It’s a vision offering better homes for the poor, more accountability on behalf of tenants and more mixed-income communities. Along the way, public housing in Canada’s largest city would finally become a sustainable operation.
The recommendations from a special task force on improving Toronto community housing are a commendable blueprint for achieving these goals. But much depends on precisely how this bold agenda is implemented. It would be tragic if reforms create a more independent and financially sound organization, but at the cost of reduced service to the poor, especially vulnerable people struggling with addiction or mental illness.
Advocates of change promise that won’t happen. “This is not about people losing their housing,” Mayor John Tory said on Tuesday as the task force published its report. “I’m not going to leave people high and dry.”
It’s vital to keep that in mind as the report goes to the city’s executive committee on Thursday, with a recommendation that it be immediately referred to the city manager for assessment. A detailed action plan is expected this fall.
There’s no denying that the six-member task force has produced an intriguing and potentially transformative plan for the troubled Toronto Community Housing Corp. (TCHC). The organization is struggling with a $2-billion repair backlog and a shakeup – even a breakup – would be thoroughly in order. That’s just what the group, headed by former mayor and current senator Art Eggleton, has prescribed.
The panel offers two ways forward. One, create a new non-profit housing provider called (appropriately enough) NewHome to manage all TCHC holdings worth keeping. The housing corporation would remain to renovate and redevelop properties before passing them over to NewHome.
Or, two, TCHC would be split into three distinct and streamlined divisions working together to carry out fixes and ultimately transfer the agency’s entire revitalized housing stock to a community-based non-profit corporation.
The city manager should have some useful insight into which is the best way to proceed. “Regardless of the transition model chosen,” the task force says, “TCHC’s portfolio must be reviewed and rationalized.”
A necessary step would be to examine all existing TCHC assets in order to identify properties to be kept and revitalized, those that should be sold and buildings that would be best demolished to make way for bigger, better public housing.
As new residential units become available, the task force recommends renting more of them at market rates. About 90 per cent of TCHC units are now occupied by people paying a rent geared to their income. The other 10 per cent of tenants pay market prices. The panel would have just 70 per cent of units going to low-income people, with 30 per cent of tenants paying market, or “low end of market,” rent. The admirable goal is to make sure lower-income tenants are better integrated into neighbourhoods.

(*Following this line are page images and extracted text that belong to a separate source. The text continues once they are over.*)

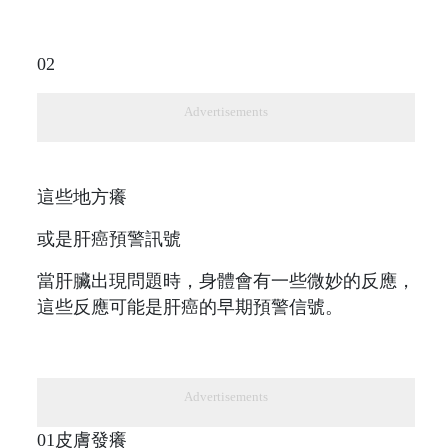
02
Advertisements
這些地方癢
或是肝癌預警訊號
當肝臟出現問題時，身體會有一些微妙的反應，
這些反應可能是肝癌的早期預警信號。
Advertisements
01皮膚發癢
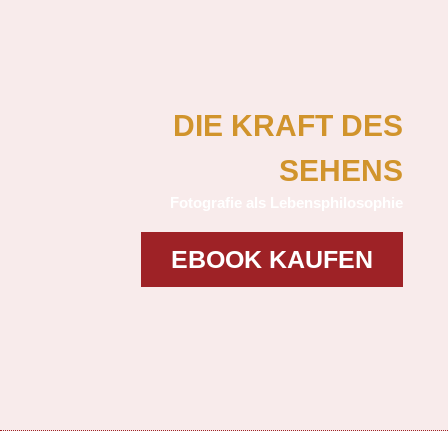
DIE KRAFT DES
SEHENS
Fotografie als Lebensphilosophie
EBOOK KAUFEN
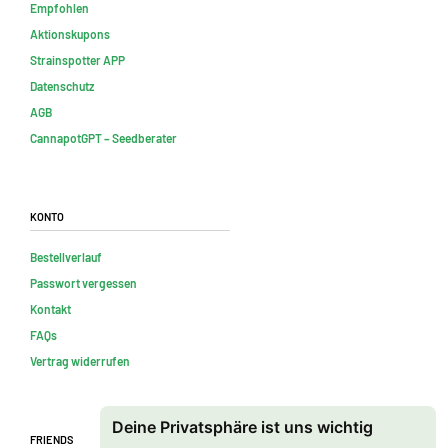
Empfohlen
Aktionskupons
Strainspotter APP
Datenschutz
AGB
CannapotGPT – Seedberater
Konto
Bestellverlauf
Passwort vergessen
Kontakt
FAQs
Vertrag widerrufen
Deine Privatsphäre ist uns wichtig
Friends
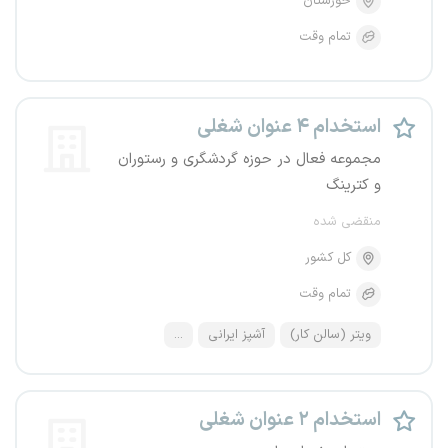
خوزستان
تمام وقت
استخدام ۴ عنوان شغلی
مجموعه فعال در حوزه گردشگری و رستوران
و کترینگ
منقضی شده
کل کشور
تمام وقت
ویتر (سالن کار)
آشپز ایرانی
...
استخدام ۲ عنوان شغلی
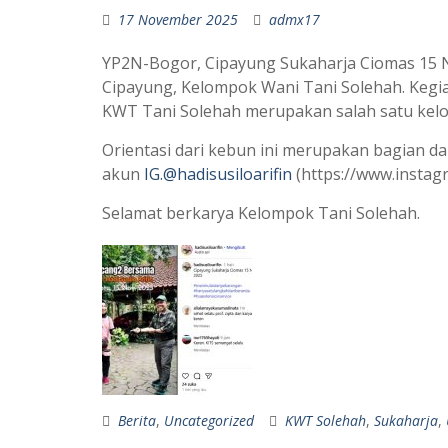
17 November 2025
admx17
YP2N-Bogor, Cipayung Sukaharja Ciomas 15 No
Cipayung, Kelompok Wani Tani Solehah. Keg
KWT Tani Solehah merupakan salah satu kelom
Orientasi dari kebun ini merupakan bagian da
akun
IG.@hadisusiloarifin
(https://www.inst
Selamat berkarya Kelompok Tani Solehah.
Berita
,
Uncategorized
KWT Solehah
,
Sukaharja
,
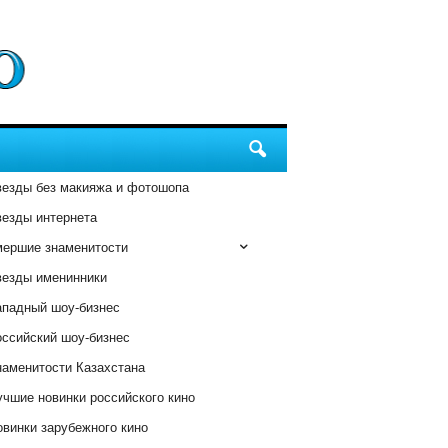
везды без макияжа и фотошопа
везды интернета
мершие знаменитости
везды именинники
ападный шоу-бизнес
оссийский шоу-бизнес
наменитости Казахстана
чшие новинки российского кино
винки зарубежного кино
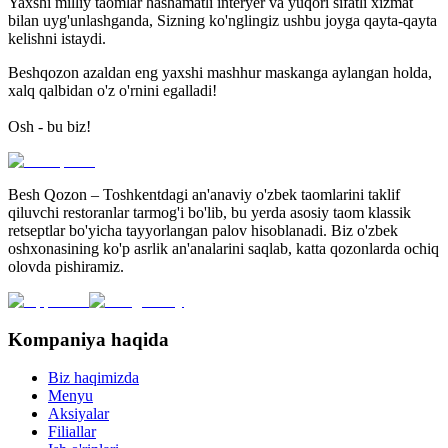
Yaxshi milliy taomlar hashamatli interyer va yuqori sifatli xizmat
bilan uyg'unlashganda, Sizning ko'nglingiz ushbu joyga qayta-qayta
kelishni istaydi.
Beshqozon azaldan eng yaxshi mashhur maskanga aylangan holda,
xalq qalbidan o'z o'rnini egalladi!
Osh - bu biz!
Besh Qozon – Toshkentdagi an'anaviy o'zbek taomlarini taklif
qiluvchi restoranlar tarmog'i bo'lib, bu yerda asosiy taom klassik
retseptlar bo'yicha tayyorlangan palov hisoblanadi. Biz o'zbek
oshxonasining ko'p asrlik an'analarini saqlab, katta qozonlarda ochiq
olovda pishiramiz.
Kompaniya haqida
Biz haqimizda
Menyu
Aksiyalar
Filiallar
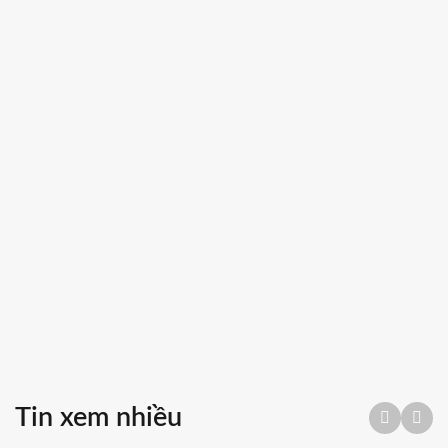
Tin xem nhiều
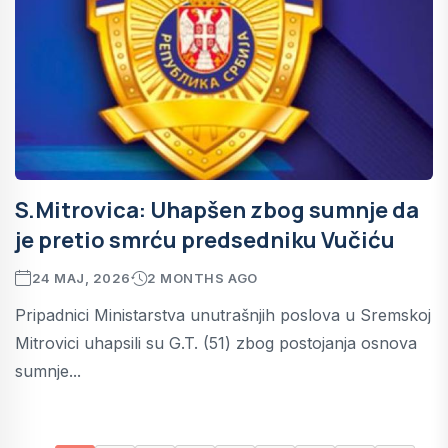
S.Mitrovica: Uhapšen zbog sumnje da
je pretio smrću predsedniku Vučiću
24 MAJ, 2026
2 MONTHS AGO
Pripadnici Ministarstva unutrašnjih poslova u Sremskoj
Mitrovici uhapsili su G.T. (51) zbog postojanja osnova
sumnje...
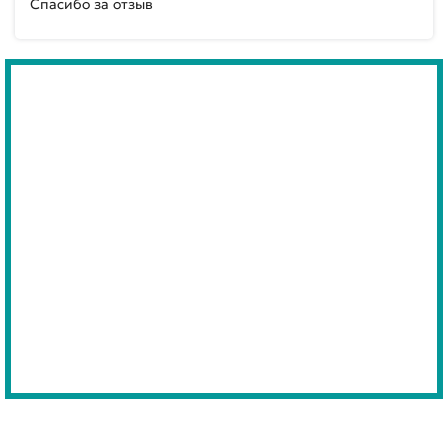
Спасибо за отзыв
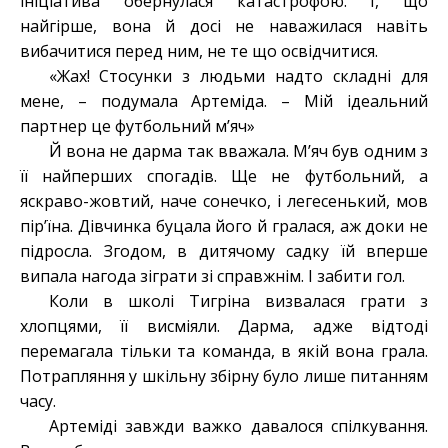
ініціатива обернулася катастрофою. І, що
найгірше, вона й досі не наважилася навіть
вибачитися перед ним, не те що освідчитися.
«Жах! Стосунки з людьми надто складні для
мене, – подумала Артеміда. – Мій ідеальний
партнер це футбольний м’яч»
Й вона не дарма так вважала. М’яч був одним з
її найперших спогадів. Ще не футбольний, а
яскраво-жовтий, наче сонечко, і легесенький, мов
пір’їна. Дівчинка буцала його й гралася, аж доки не
підросла. Згодом, в дитячому садку їй вперше
випала нагода зіграти зі справжнім. І забити гол.
Коли в школі Тигріна визвалася грати з
хлопцями, її висміяли. Дарма, адже відтоді
перемагала тільки та команда, в якій вона грала.
Потрапляння у шкільну збірну було лише питанням
часу.
Артеміді завжди важко давалося спілкування.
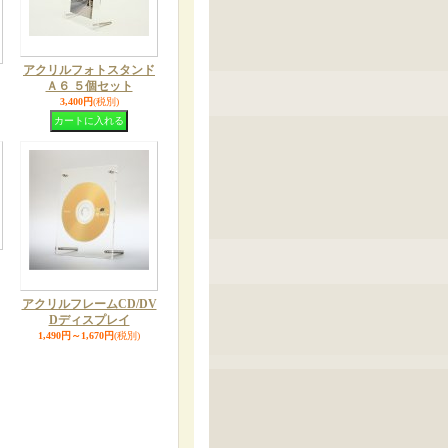
アクリルフォトスタンド
Ａ６ ５個セット
3,400円
(税別)
アクリルフレームCD/DV
Dディスプレイ
1,490円～1,670円
(税別)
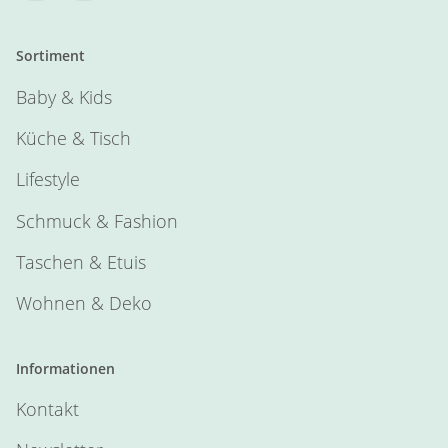
Sortiment
Baby & Kids
Küche & Tisch
Lifestyle
Schmuck & Fashion
Taschen & Etuis
Wohnen & Deko
Informationen
Kontakt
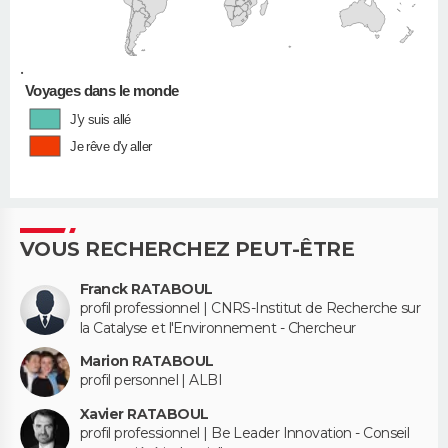
•
Voyages dans le monde
J'y suis allé
Je rêve d'y aller
VOUS RECHERCHEZ PEUT-ÊTRE
Franck RATABOUL
profil professionnel | CNRS-Institut de Recherche sur
la Catalyse et l'Environnement - Chercheur
Marion RATABOUL
profil personnel | ALBI
Xavier RATABOUL
profil professionnel | Be Leader Innovation - Conseil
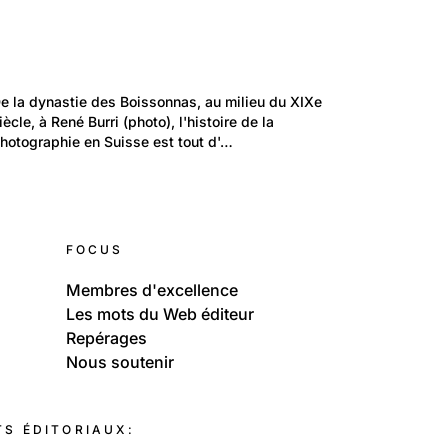
26
Temps libre et culture: Arts
e la dynastie des Boissonnas, au milieu du XIXe 
Ils ont fait l'histoire de la photographie en
iècle, à René Burri (photo), l'histoire de la 
hotographie en Suisse est tout d'…
Suisse
FOCUS
Membres d'excellence
Les mots du Web éditeur
Repérages
Nous soutenir
TS ÉDITORIAUX:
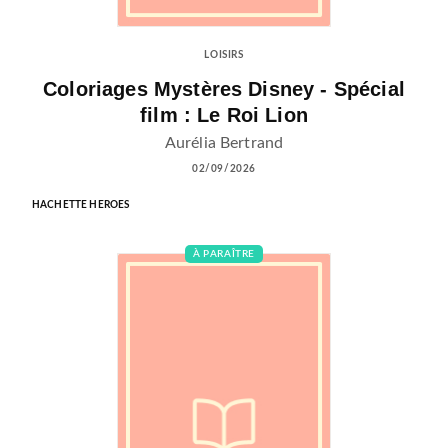
LOISIRS
Coloriages Mystères Disney - Spécial
film : Le Roi Lion
Aurélia Bertrand
02/09/2026
HACHETTE HEROES
À PARAÎTRE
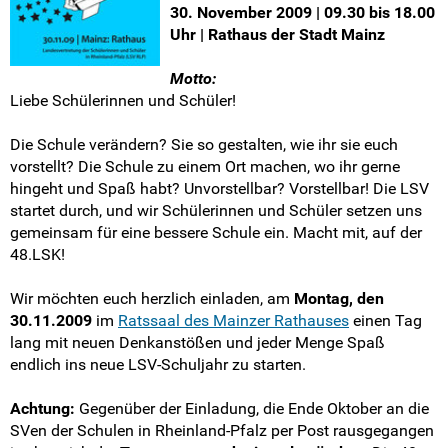
30. November 2009 | 09.30 bis 18.00
Anträge stellen
Uhr | Rathaus der Stadt Mainz
Delegiertenschlüssel
Motto:
Liebe Schülerinnen und Schüler!
Geschäftsordnung
Die Schule verändern? Sie so gestalten, wie ihr sie euch
Protokolle LSKen
vorstellt? Die Schule zu einem Ort machen, wo ihr gerne
hingeht und Spaß habt? Unvorstellbar? Vorstellbar! Die LSV
LSK #89-80
startet durch, und wir Schülerinnen und Schüler setzen uns
gemeinsam für eine bessere Schule ein. Macht mit, auf der
48.LSK!
LSK #79-70
Wir möchten euch herzlich einladen, am
Montag, den
LSK #69-60
30.11.2009
im
Ratssaal des Mainzer Rathauses
einen Tag
lang mit neuen Denkanstößen und jeder Menge Spaß
LSK #59-50
endlich ins neue LSV-Schuljahr zu starten.
LSK #49-40
Achtung:
Gegenüber der Einladung, die Ende Oktober an die
SVen der Schulen in Rheinland-Pfalz per Post rausgegangen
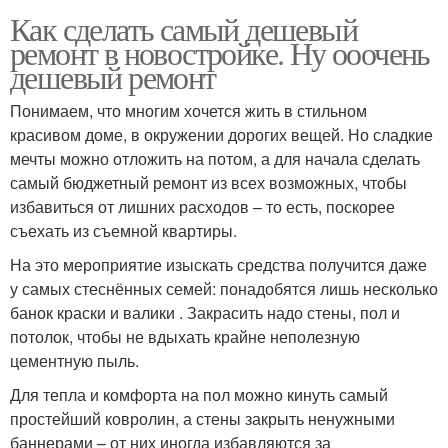
Как сделать самый дешевый
ремонт в новостройке. Ну ооочень
дешевый ремонт
Понимаем, что многим хочется жить в стильном
красивом доме, в окружении дорогих вещей. Но сладкие
мечты можно отложить на потом, а для начала сделать
самый бюджетный ремонт из всех возможных, чтобы
избавиться от лишних расходов – то есть, поскорее
съехать из съемной квартиры.
На это мероприятие изыскать средства получится даже
у самых стеснённых семей: понадобятся лишь несколько
банок краски и валики . Закрасить надо стены, пол и
потолок, чтобы не вдыхать крайне неполезную
цементную пыль.
Для тепла и комфорта на пол можно кинуть самый
простейший ковролин, а стены закрыть ненужными
баннерами – от них иногда избавляются за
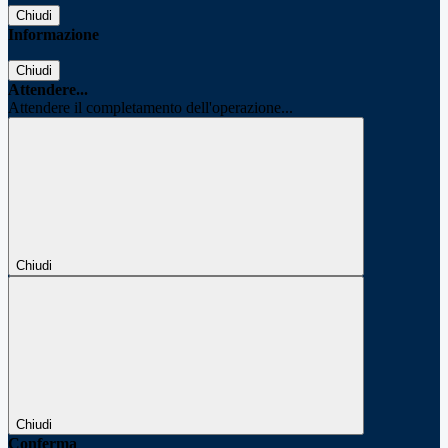
Chiudi
Informazione
Chiudi
Attendere...
Attendere il completamento dell'operazione...
Chiudi
Chiudi
Conferma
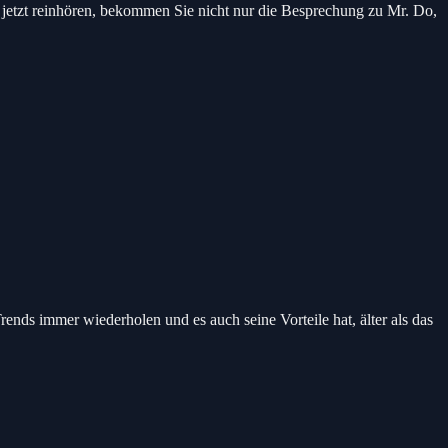
e jetzt reinhören, bekommen Sie nicht nur die Besprechung zu Mr. Do,
Trends immer wiederholen und es auch seine Vorteile hat, älter als das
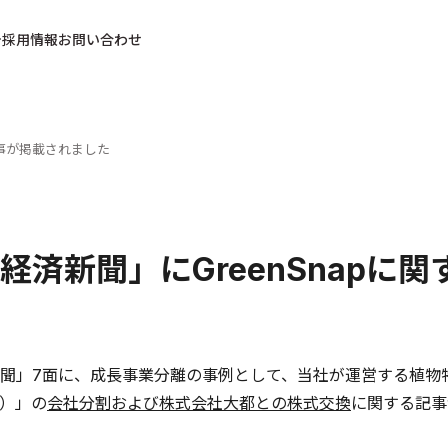
採用情報
お問い合わせ
記事が掲載されました
経済新聞」にGreenSnapに
聞」7面に、成長事業分離の事例として、当社が運営する植物特化
）」の
会社分割および株式会社大都との株式交換
に関する記事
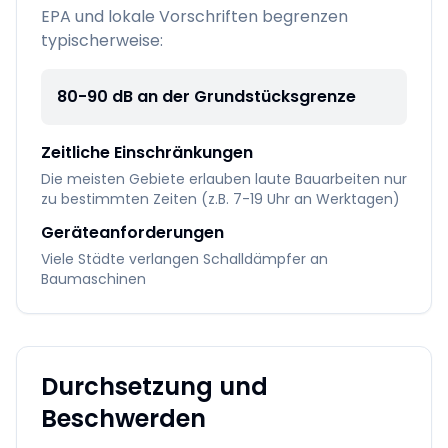
EPA und lokale Vorschriften begrenzen
typischerweise:
80-90 dB an der Grundstücksgrenze
Zeitliche Einschränkungen
Die meisten Gebiete erlauben laute Bauarbeiten nur
zu bestimmten Zeiten (z.B. 7-19 Uhr an Werktagen)
Geräteanforderungen
Viele Städte verlangen Schalldämpfer an
Baumaschinen
Durchsetzung und
Beschwerden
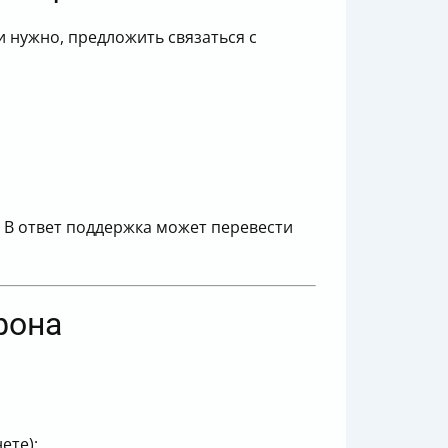
ли нужно, предложить связаться с
 В ответ поддержка может перевести
фона
ете);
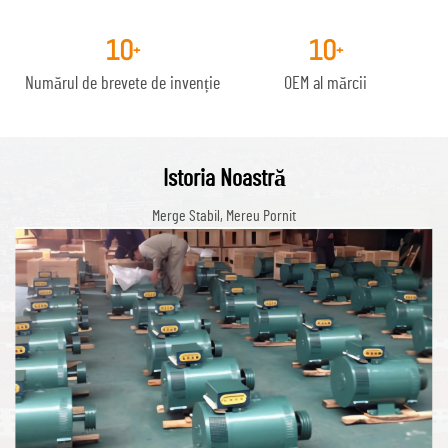
10
10
+
+
Numărul de brevete de invenție
OEM al mărcii
Istoria Noastră
Merge Stabil, Mereu Pornit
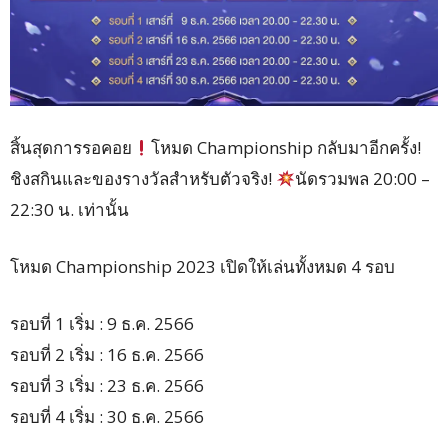
สิ้นสุดการรอคอย
โหมด Championship กลับมาอีกครั้ง!
ชิงสกินและของรางวัลสำหรับตัวจริง!
นัดรวมพล 20:00 –
22:30 น. เท่านั้น
โหมด Championship 2023 เปิดให้เล่นทั้งหมด 4 รอบ
รอบที่ 1 เริ่ม : 9 ธ.ค. 2566
รอบที่ 2 เริ่ม : 16 ธ.ค. 2566
รอบที่ 3 เริ่ม : 23 ธ.ค. 2566
รอบที่ 4 เริ่ม : 30 ธ.ค. 2566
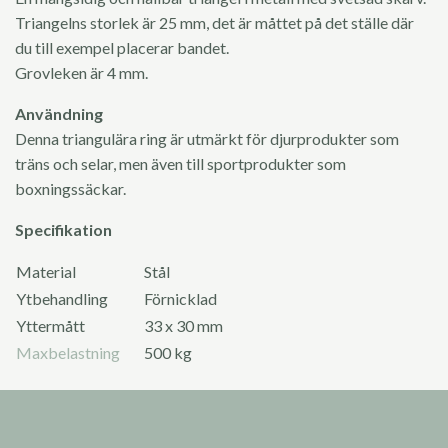
Triangelns storlek är 25 mm, det är måttet på det ställe där
du till exempel placerar bandet.
Grovleken är 4 mm.
Användning
Denna triangulära ring är utmärkt för djurprodukter som
träns och selar, men även till sportprodukter som
boxningssäckar.
Specifikation
Material
Stål
Ytbehandling
Förnicklad
Yttermått
33 x 30 mm
Maxbelastning
500 kg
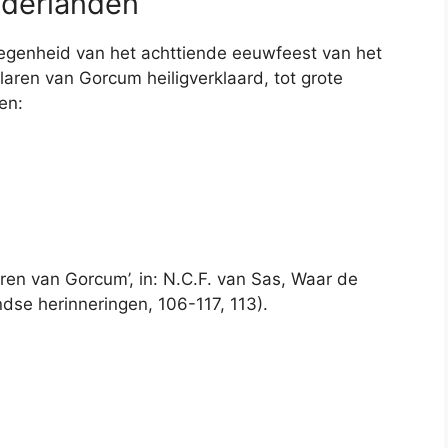
ederlanden
elegenheid van het achttiende eeuwfeest van het
aren van Gorcum heiligverklaard, tot grote
en:
en van Gorcum’, in: N.C.F. van Sas, Waar de
dse herinneringen, 106-117, 113).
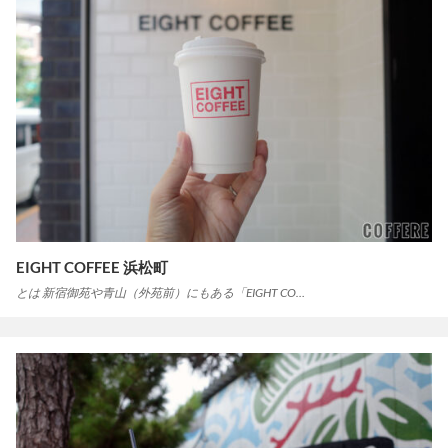
EIGHT COFFEE 浜松町
とは 新宿御苑や青山（外苑前）にもある「EIGHT CO…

The overall number of households receiving assisted housing should stay the same, at about 52,600. Room would be found for some in bigger new buildings while others would go to the city’s 240 additional non-profit and co-op housing providers.
Obviously, this must be carefully managed to ensure low-income renters don’t fall through the system’s cracks. Likewise, the group’s recommendation that provincial health authorities assume a much greater role in supporting “high needs” tenants, such as frail seniors and people with mental problems or addictions. Overburdened TCHC staff are not in the best position to serve those populations. But, again, care must be taken to avoid leaving vulnerable people in the lurch.
There’s a great deal more in the panel’s 83-page report. It offers a genuinely new direction for Toronto community housing. But this must be done without hurting those it is meant to help – the thousands of people who make public housing their home.